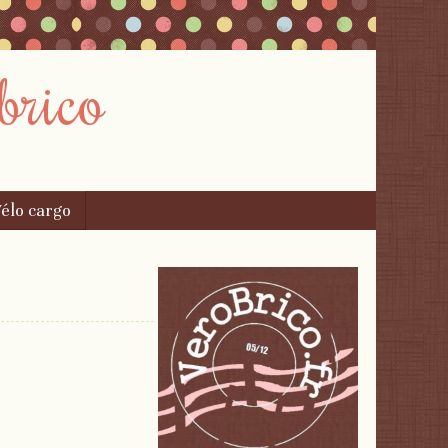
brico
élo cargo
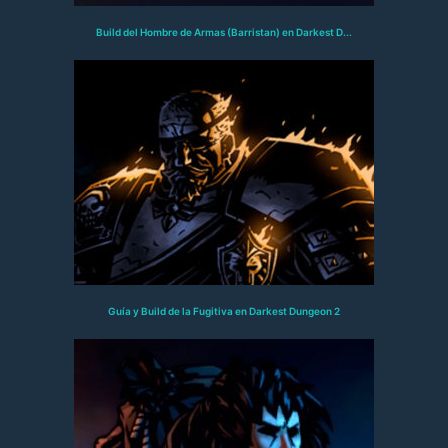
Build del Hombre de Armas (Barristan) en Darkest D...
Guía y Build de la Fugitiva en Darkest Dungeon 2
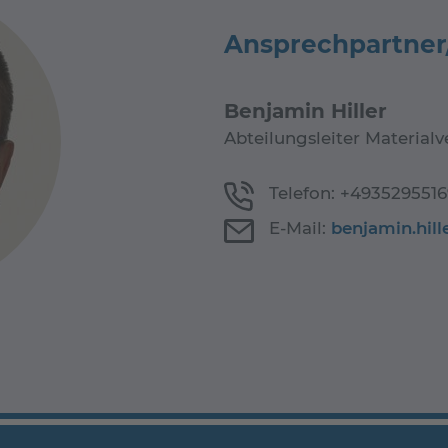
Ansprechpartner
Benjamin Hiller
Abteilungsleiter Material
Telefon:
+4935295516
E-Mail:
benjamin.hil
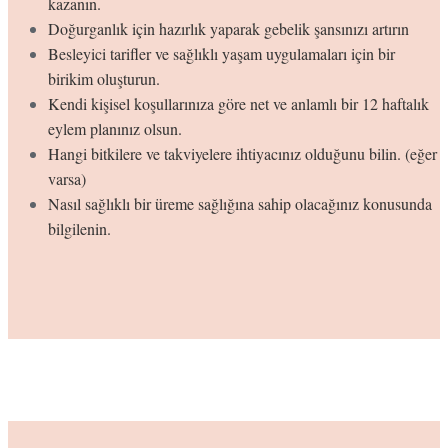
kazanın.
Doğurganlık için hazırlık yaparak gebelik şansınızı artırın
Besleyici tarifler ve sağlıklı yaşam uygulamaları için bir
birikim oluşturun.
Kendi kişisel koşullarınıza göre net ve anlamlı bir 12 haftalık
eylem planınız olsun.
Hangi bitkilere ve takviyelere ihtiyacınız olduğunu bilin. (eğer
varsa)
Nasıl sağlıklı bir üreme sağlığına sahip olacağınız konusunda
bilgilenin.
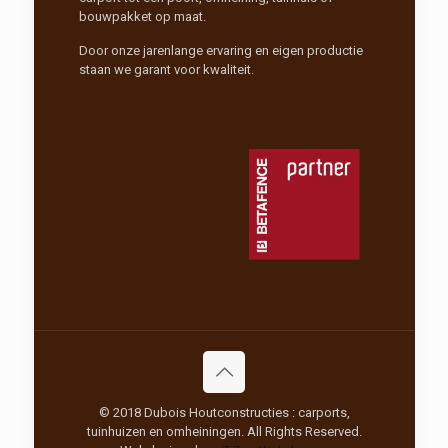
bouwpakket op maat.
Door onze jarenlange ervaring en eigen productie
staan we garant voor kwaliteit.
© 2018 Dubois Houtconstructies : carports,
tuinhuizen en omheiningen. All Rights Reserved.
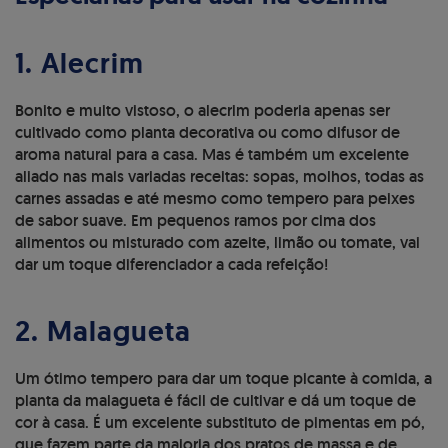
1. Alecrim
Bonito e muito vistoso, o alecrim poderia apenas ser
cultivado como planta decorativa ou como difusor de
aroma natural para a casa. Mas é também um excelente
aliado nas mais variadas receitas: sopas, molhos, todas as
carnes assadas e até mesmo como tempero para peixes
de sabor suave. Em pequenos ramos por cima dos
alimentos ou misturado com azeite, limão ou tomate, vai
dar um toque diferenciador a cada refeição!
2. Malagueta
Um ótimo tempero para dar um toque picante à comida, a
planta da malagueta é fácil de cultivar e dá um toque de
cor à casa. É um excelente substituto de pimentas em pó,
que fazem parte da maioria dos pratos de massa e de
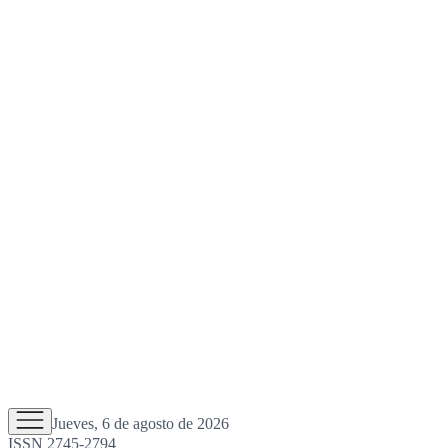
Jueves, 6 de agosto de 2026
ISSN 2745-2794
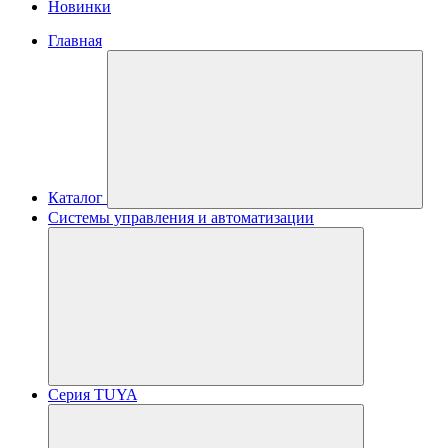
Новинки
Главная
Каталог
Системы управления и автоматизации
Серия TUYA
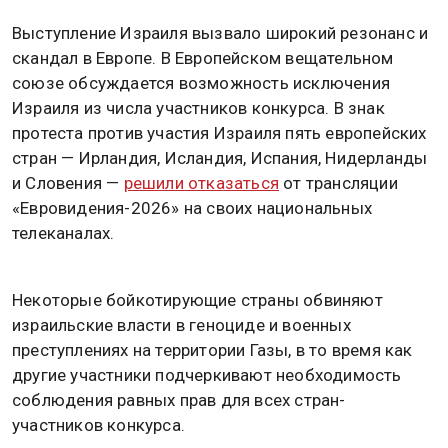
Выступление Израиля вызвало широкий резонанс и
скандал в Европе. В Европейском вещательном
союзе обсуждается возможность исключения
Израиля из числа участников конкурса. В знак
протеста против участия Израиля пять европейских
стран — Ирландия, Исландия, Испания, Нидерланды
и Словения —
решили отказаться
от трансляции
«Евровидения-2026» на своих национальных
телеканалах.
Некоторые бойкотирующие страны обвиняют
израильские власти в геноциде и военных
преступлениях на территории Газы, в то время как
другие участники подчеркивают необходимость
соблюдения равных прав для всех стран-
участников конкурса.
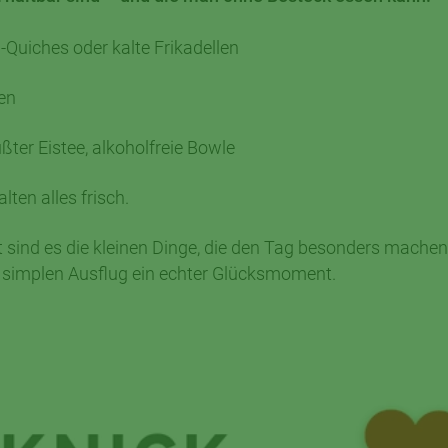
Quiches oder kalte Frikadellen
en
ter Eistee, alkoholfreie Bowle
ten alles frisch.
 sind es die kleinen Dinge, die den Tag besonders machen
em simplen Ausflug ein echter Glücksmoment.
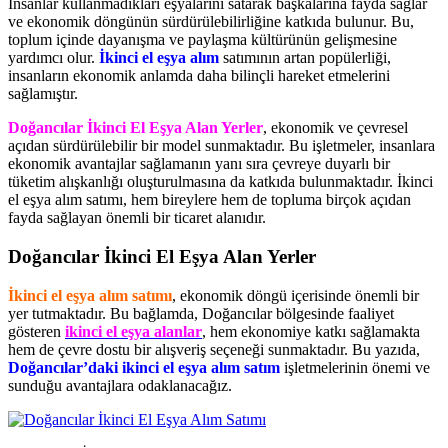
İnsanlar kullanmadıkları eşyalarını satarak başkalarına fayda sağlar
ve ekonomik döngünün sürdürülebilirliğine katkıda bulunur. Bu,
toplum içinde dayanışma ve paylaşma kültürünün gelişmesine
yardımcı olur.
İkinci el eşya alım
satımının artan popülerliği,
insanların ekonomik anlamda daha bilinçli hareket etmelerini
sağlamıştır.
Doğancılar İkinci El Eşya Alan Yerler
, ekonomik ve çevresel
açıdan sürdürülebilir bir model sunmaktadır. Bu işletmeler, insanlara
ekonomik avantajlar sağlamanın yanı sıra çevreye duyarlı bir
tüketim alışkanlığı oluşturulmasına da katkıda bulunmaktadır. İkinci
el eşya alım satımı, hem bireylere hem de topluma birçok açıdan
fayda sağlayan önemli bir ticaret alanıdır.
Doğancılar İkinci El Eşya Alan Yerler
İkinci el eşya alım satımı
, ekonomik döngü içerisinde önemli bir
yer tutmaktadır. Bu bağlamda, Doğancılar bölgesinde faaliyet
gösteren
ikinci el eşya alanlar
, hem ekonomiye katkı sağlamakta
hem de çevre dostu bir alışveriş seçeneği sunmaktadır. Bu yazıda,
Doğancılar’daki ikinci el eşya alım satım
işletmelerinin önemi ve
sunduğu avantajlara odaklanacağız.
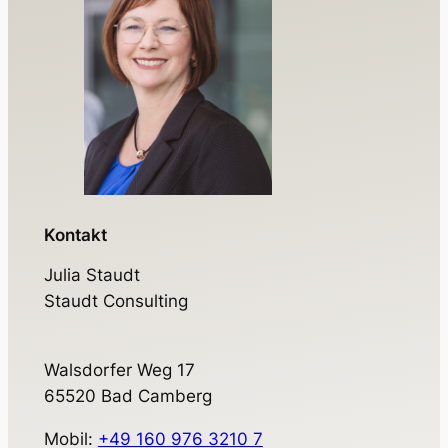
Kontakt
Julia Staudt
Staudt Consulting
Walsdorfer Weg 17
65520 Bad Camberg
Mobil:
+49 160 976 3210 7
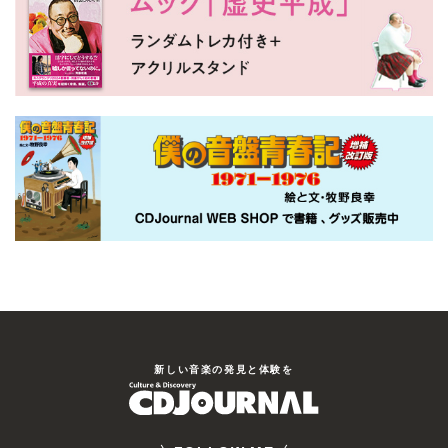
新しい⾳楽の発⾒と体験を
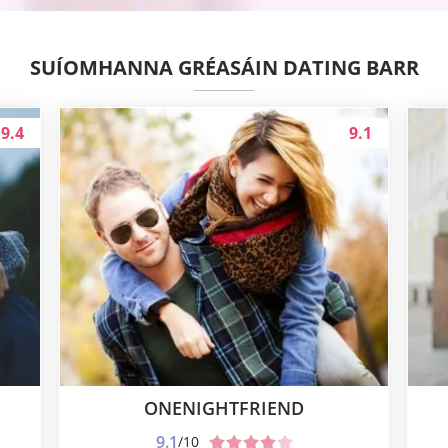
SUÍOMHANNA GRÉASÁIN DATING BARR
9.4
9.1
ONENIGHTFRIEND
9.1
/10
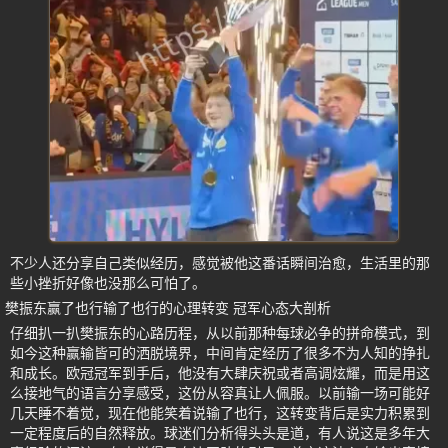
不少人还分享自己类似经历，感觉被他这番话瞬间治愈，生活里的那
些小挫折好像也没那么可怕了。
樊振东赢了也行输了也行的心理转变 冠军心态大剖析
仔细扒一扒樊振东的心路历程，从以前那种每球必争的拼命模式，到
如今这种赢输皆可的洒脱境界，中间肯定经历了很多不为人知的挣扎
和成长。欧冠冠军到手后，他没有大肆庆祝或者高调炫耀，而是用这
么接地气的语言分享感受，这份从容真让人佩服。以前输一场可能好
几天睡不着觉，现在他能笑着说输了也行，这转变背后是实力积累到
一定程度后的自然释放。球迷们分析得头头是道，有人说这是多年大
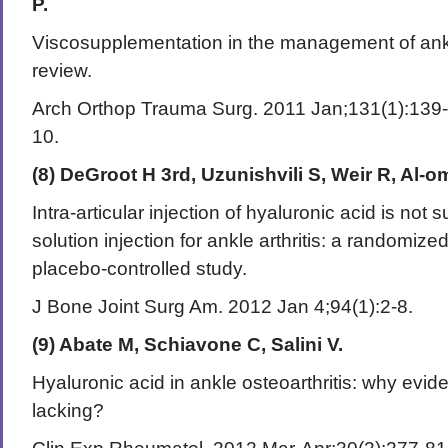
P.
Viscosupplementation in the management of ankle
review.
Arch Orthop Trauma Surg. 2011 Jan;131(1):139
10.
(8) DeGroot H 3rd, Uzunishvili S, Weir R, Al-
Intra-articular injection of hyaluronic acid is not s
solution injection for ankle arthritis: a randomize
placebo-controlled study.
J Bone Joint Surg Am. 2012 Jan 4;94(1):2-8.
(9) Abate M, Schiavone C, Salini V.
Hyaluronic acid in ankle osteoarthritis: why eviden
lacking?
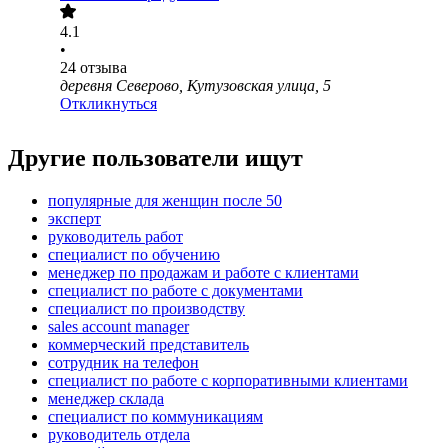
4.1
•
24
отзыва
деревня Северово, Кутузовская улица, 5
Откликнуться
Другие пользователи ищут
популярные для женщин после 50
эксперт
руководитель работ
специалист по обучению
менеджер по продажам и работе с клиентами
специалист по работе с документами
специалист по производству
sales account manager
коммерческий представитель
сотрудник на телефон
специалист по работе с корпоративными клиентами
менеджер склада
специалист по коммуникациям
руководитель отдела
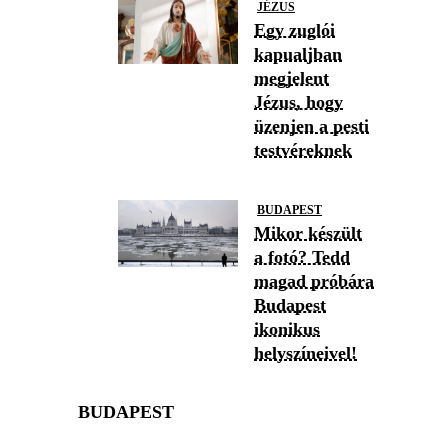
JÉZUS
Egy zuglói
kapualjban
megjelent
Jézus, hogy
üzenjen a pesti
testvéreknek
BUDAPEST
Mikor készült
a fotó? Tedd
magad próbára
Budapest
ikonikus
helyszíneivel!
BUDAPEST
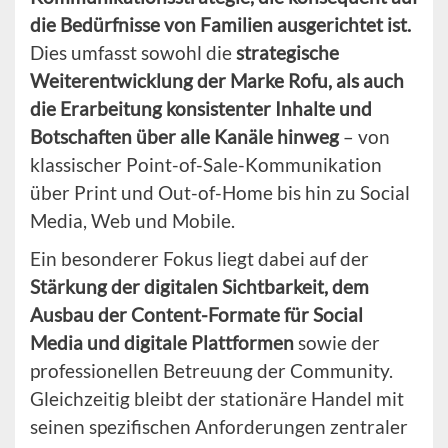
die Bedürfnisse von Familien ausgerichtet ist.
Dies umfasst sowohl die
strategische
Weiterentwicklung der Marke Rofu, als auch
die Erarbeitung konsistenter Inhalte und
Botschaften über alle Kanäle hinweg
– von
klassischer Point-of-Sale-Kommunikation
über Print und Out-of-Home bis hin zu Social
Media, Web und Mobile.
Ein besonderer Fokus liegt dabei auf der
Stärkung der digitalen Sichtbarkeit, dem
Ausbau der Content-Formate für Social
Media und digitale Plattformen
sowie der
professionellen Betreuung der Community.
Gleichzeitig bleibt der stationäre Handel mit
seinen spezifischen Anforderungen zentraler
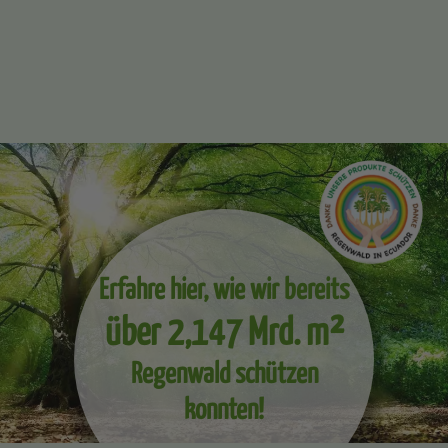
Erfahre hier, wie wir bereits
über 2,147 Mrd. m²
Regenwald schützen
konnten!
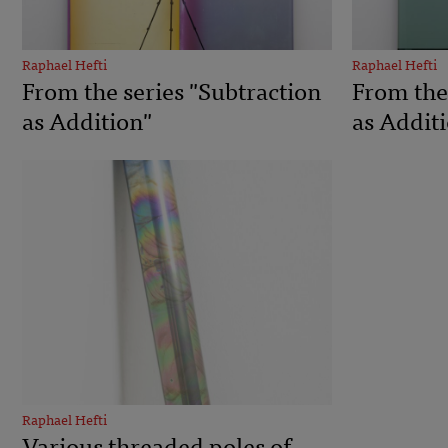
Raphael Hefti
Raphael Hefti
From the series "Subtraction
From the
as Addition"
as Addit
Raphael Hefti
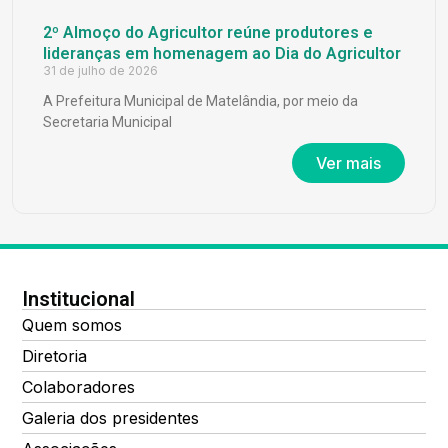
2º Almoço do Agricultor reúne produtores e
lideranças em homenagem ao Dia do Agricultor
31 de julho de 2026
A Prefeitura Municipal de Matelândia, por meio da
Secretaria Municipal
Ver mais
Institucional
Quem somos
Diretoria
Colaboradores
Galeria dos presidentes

==============================

Your task:
The expected output is the full material above, word for word, without pictures.

Expected answer:
brico
élo cargo
Build del Hombre de Armas (Barristan) en Darkest D...
Guía y Build de la Fugitiva en Darkest Dungeon 2
Ansprechpartner
Benjamin Hiller
Abteilungsleiter Material
Telefon:
+4935295516
E-Mail:
benjamin.hil
kazanın.
Doğurganlık için hazırlık yaparak gebelik şansınızı artırın
Besleyici tarifler ve sağlıklı yaşam uygulamaları için bir
birikim oluşturun.
Kendi kişisel koşullarınıza göre net ve anlamlı bir 12 haftalık
eylem planınız olsun.
Hangi bitkilere ve takviyelere ihtiyacınız olduğunu bilin. (eğer
varsa)
Nasıl sağlıklı bir üreme sağlığına sahip olacağınız konusunda
bilgilenin.
bouwpakket op maat.
Door onze jarenlange ervaring en eigen productie
staan we garant voor kwaliteit.
© 2018 Dubois Houtconstructies : carports,
tuinhuizen en omheiningen. All Rights Reserved.
1. Alecrim
Bonito e muito vistoso, o alecrim poderia apenas ser
cultivado como planta decorativa ou como difusor de
aroma natural para a casa. Mas é também um excelente
aliado nas mais variadas receitas: sopas, molhos, todas as
carnes assadas e até mesmo como tempero para peixes
de sabor suave. Em pequenos ramos por cima dos
alimentos ou misturado com azeite, limão ou tomate, vai
dar um toque diferenciador a cada refeição!
2. Malagueta
Um ótimo tempero para dar um toque picante à comida, a
planta da malagueta é fácil de cultivar e dá um toque de
cor à casa. É um excelente substituto de pimentas em pó,
que fazem parte da maioria dos pratos de massa e de
Jueves, 6 de agosto de 2026
ISSN 2745-2794
Новинки
Главная
Каталог
Системы управления и автоматизации
Серия TUYA
Выступление Израиля вызвало широкий резонанс и
скандал в Европе. В Европейском вещательном
союзе обсуждается возможность исключения
Израиля из числа участников конкурса. В знак
протеста против участия Израиля пять европейских
стран — Ирландия, Исландия, Испания, Нидерланды
и Словения —
решили отказаться
от трансляции
«Евровидения-2026» на своих национальных
телеканалах.
Некоторые бойкотирующие страны обвиняют
израильские власти в геноциде и военных
преступлениях на территории Газы, в то время как
другие участники подчеркивают необходимость
соблюдения равных прав для всех стран-
участников конкурса.
Quiches oder kalte Frikadellen
en
ter Eistee, alkoholfreie Bowle
ten alles frisch.
 sind es die kleinen Dinge, die den Tag besonders machen
em simplen Ausflug ein echter Glücksmoment.
İnsanlar kullanmadıkları eşyalarını satarak başkalarına fayda sağlar
ve ekonomik döngünün sürdürülebilirliğine katkıda bulunur. Bu,
toplum içinde dayanışma ve paylaşma kültürünün gelişmesine
yardımcı olur.
İkinci el eşya alım
satımının artan popülerliği,
insanların ekonomik anlamda daha bilinçli hareket etmelerini
sağlamıştır.
Doğancılar İkinci El Eşya Alan Yerler
, ekonomik ve çevresel
açıdan sürdürülebilir bir model sunmaktadır. Bu işletmeler, insanlara
ekonomik avantajlar sağlamanın yanı sıra çevreye duyarlı bir
tüketim alışkanlığı oluşturulmasına da katkıda bulunmaktadır. İkinci
el eşya alım satımı, hem bireylere hem de topluma birçok açıdan
fayda sağlayan önemli bir ticaret alanıdır.
Doğancılar İkinci El Eşya Alan Yerler
İkinci el eşya alım satımı
, ekonomik döngü içerisinde önemli bir
yer tutmaktadır. Bu bağlamda, Doğancılar bölgesinde faaliyet
gösteren
ikinci el eşya alanlar
, hem ekonomiye katkı sağlamakta
hem de çevre dostu bir alışveriş seçeneği sunmaktadır. Bu yazıda,
Doğancılar’daki ikinci el eşya alım satım
işletmelerinin önemi ve
sunduğu avantajlara odaklanacağız.
Kontakt
Julia Staudt
Staudt Consulting
Walsdorfer Weg 17
65520 Bad Camberg
Mobil:
+49 160 976 3210 7
新しい⾳楽の発⾒と体験を
SUÍOMHANNA GRÉASÁIN DATING BARR
9.4
9.1
ONENIGHTFRIEND
9.1
/10
不少人还分享自己类似经历，感觉被他这番话瞬间治愈，生活里的那
些小挫折好像也没那么可怕了。
樊振东赢了也行输了也行的心理转变 冠军心态大剖析
仔细扒一扒樊振东的心路历程，从以前那种每球必争的拼命模式，到
如今这种赢输皆可的洒脱境界，中间肯定经历了很多不为人知的挣扎
和成长。欧冠冠军到手后，他没有大肆庆祝或者高调炫耀，而是用这
么接地气的语言分享感受，这份从容真让人佩服。以前输一场可能好
几天睡不着觉，现在他能笑着说输了也行，这转变背后是实力积累到
一定程度后的自然释放。球迷们分析得头头是道，有人说这是多年大
P.
Viscosupplementation in the management of ankle
review.
Arch Orthop Trauma Surg. 2011 Jan;131(1):139
10.
(8) DeGroot H 3rd, Uzunishvili S, Weir R, Al-
Intra-articular injection of hyaluronic acid is not s
solution injection for ankle arthritis: a randomize
placebo-controlled study.
J Bone Joint Surg Am. 2012 Jan 4;94(1):2-8.
(9) Abate M, Schiavone C, Salini V.
Hyaluronic acid in ankle osteoarthritis: why eviden
lacking?
4.1
•
24
отзыва
деревня Северово, Кутузовская улица, 5
Откликнуться
Другие пользователи ищут
популярные для женщин после 50
эксперт
руководитель работ
специалист по обучению
менеджер по продажам и работе с клиентами
специалист по работе с документами
специалист по производству
sales account manager
коммерческий представитель
сотрудник на телефон
специалист по работе с корпоративными клиентами
менеджер склада
специалист по коммуникациям
руководитель отдела
JÉZUS
Egy zuglói
kapualjban
megjelent
Jézus, hogy
üzenjen a pesti
testvéreknek
BUDAPEST
Mikor készült
a fotó? Tedd
magad próbára
Budapest
ikonikus
helyszíneivel!
BUDAPEST
die Bedürfnisse von Familien ausgerichtet ist.
Dies umfasst sowohl die
strategische
Weiterentwicklung der Marke Rofu, als auch
die Erarbeitung konsistenter Inhalte und
Botschaften über alle Kanäle hinweg
– von
klassischer Point-of-Sale-Kommunikation
über Print und Out-of-Home bis hin zu Social
Media, Web und Mobile.
Ein besonderer Fokus liegt dabei auf der
Stärkung der digitalen Sichtbarkeit, dem
Ausbau der Content-Formate für Social
Media und digitale Plattformen
sowie der
professionellen Betreuung der Community.
Gleichzeitig bleibt der stationäre Handel mit
seinen spezifischen Anforderungen zentraler
Erfahre hier, wie wir bereits
über 2,147 Mrd. m²
Regenwald schützen
konnten!
Raphael Hefti
Raphael Hefti
From the series "Subtraction
From the
as Addition"
as Addit
Raphael Hefti
2º Almoço do Agricultor reúne produtores e
lideranças em homenagem ao Dia do Agricultor
31 de julho de 2026
A Prefeitura Municipal de Matelândia, por meio da
Secretaria Municipal
Ver mais
Institucional
Quem somos
Diretoria
Colaboradores
Galeria dos presidentes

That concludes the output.